▶ What is required
Look below and pull out each line with the word "Faulhaber".

▶ Input
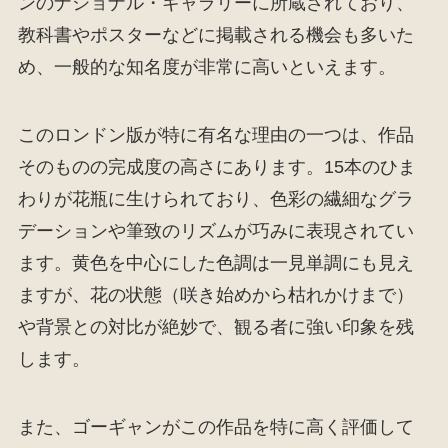
ンのナショナル・ギャラリーに所蔵されており、
教科書やポスターなどに掲載される機会も多いた
め、一般的な知名度が非常に高いといえます。
このロンドン版が特に有名な理由の一つは、作品
そのものの完成度の高さにあります。15本のひま
わりが花瓶に生けられており、色彩の繊細なグラ
デーションや筆致のリズムが巧みに表現されてい
ます。黄色を中心にした色調は一見単調にも見え
ますが、花の状態（咲き始めから枯れかけまで）
や背景との対比が絶妙で、観る者に強い印象を残
します。
また、ゴーギャンがこの作品を特に高く評価して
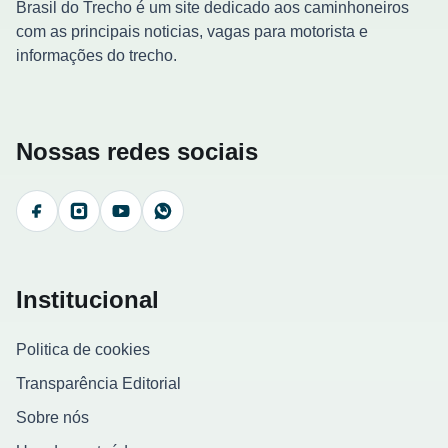
Brasil do Trecho é um site dedicado aos caminhoneiros
com as principais noticias, vagas para motorista e
informações do trecho.
Nossas redes sociais
Facebook
Instagram
YouTube
WhatsApp
Institucional
Politica de cookies
Transparência Editorial
Sobre nós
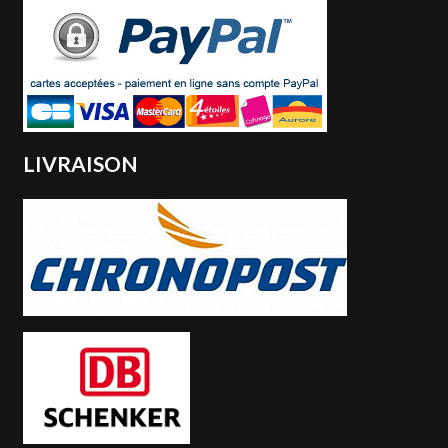
LIVRAISON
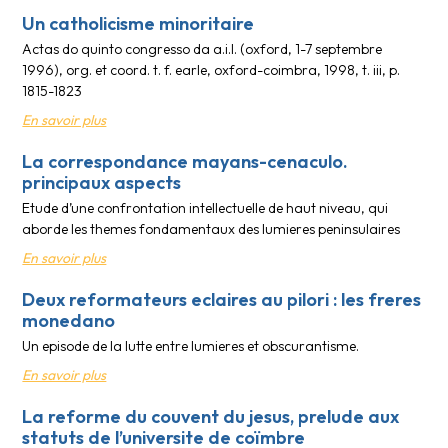
Un catholicisme minoritaire
Actas do quinto congresso da a.i.l. (oxford, 1-7 septembre
1996), org. et coord. t. f. earle, oxford-coimbra, 1998, t. iii, p.
1815-1823
En savoir plus
La correspondance mayans-cenaculo.
principaux aspects
Etude d’une confrontation intellectuelle de haut niveau, qui
aborde les themes fondamentaux des lumieres peninsulaires
En savoir plus
Deux reformateurs eclaires au pilori : les freres
monedano
Un episode de la lutte entre lumieres et obscurantisme.
En savoir plus
La reforme du couvent du jesus, prelude aux
statuts de l’universite de coïmbre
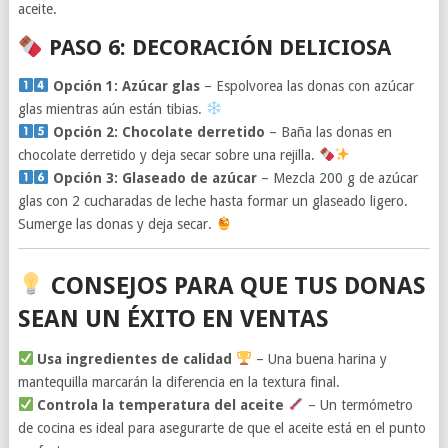
aceite.
PASO 6: DECORACIÓN DELICIOSA
Opción 1: Azúcar glas
– Espolvorea las donas con azúcar
glas mientras aún están tibias.
Opción 2: Chocolate derretido
– Baña las donas en
chocolate derretido y deja secar sobre una rejilla.
Opción 3: Glaseado de azúcar
– Mezcla 200 g de azúcar
glas con 2 cucharadas de leche hasta formar un glaseado ligero.
Sumerge las donas y deja secar.
CONSEJOS PARA QUE TUS DONAS
SEAN UN ÉXITO EN VENTAS
Usa ingredientes de calidad
– Una buena harina y
mantequilla marcarán la diferencia en la textura final.
Controla la temperatura del aceite
– Un termómetro
de cocina es ideal para asegurarte de que el aceite está en el punto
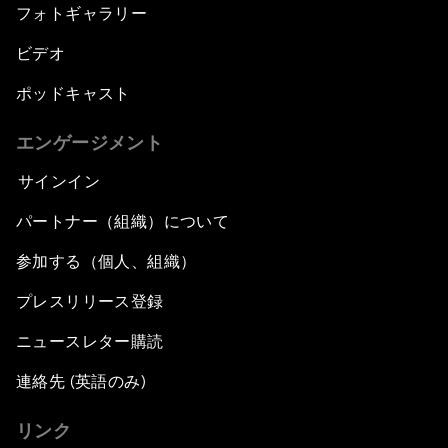
フォトギャラリー
ビデオ
ポッドキャスト
エンゲージメント
サインイン
パートナー（組織）について
参加する（個人、組織）
プレスリリース登録
ニュースレター購読
連絡先 (英語のみ)
リンク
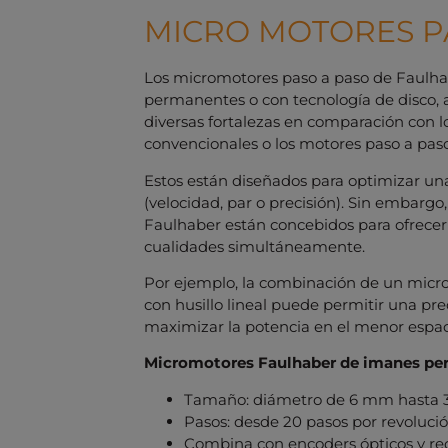
MICRO MOTORES P
Los micromotores paso a paso de Faulha
permanentes o con tecnología de disco, 
diversas fortalezas en comparación con 
convencionales o los motores paso a paso
Estos están diseñados para optimizar un
(velocidad, par o precisión). Sin embarg
Faulhaber están concebidos para ofrecer
cualidades simultáneamente.
Por ejemplo, la combinación de un micr
con husillo lineal puede permitir una prec
maximizar la potencia en el menor espac
Micromotores Faulhaber de imanes pe
Tamaño: diámetro de 6 mm hasta
Pasos: desde 20 pasos por revolució
Combina con encoders ópticos y red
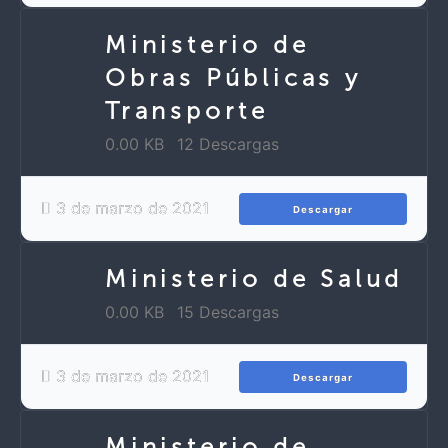
Ministerio de
Obras Públicas y
Transporte
0.00 KB
12 Descargas
3 de marzo de 2021
Descargar
Ministerio de Salud
0.00 KB
15 Descargas
3 de marzo de 2021
Descargar
Ministerio de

▶ Response to the task
Faulhaber están concebidos para ofrecer
Micromotores Faulhaber de imanes pe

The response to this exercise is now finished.